§ **Task brief**
Print, exactly as given, each line of the data from the line containing "1 712 51 21" up to and including its last line.
___ Records to use ___
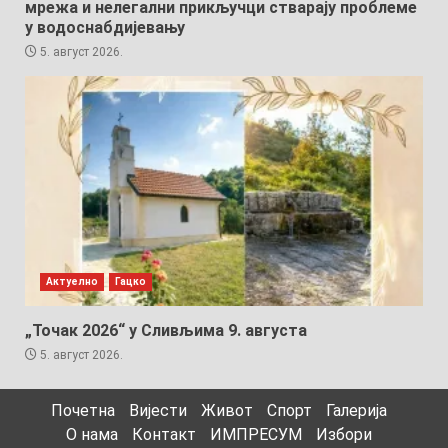
мрежа и нелегални прикључци стварају проблеме
у водоснабдијевању
5. август 2026.
Актуелно
Гацко
„Точак 2026“ у Сливљима 9. августа
5. август 2026.
Почетна
Вијести
Живот
Спорт
Галерија
О нама
Контакт
ИМПРЕСУМ
Избори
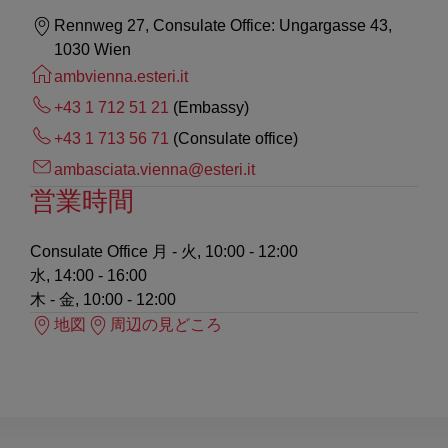
Rennweg 27, Consulate Office: Ungargasse 43,
1030 Wien
ambvienna.esteri.it
+43 1 712 51 21
(Embassy)
+43 1 713 56 71
(Consulate office)
ambasciata.vienna@esteri.it
営業時間
Consulate Office
月 - 火, 10:00 - 12:00
水, 14:00 - 16:00
木 - 金, 10:00 - 12:00
地図
周辺の見どころ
___
§ **Answer to this problem**
+43 1 712 51 21
(Embassy)
+43 1 713 56 71
(Consulate office)
ambasciata.vienna@esteri.it
営業時間
Consulate Office
月 - 火, 10:00 - 12:00
水, 14:00 - 16:00
木 - 金, 10:00 - 12:00
地図
周辺の見どころ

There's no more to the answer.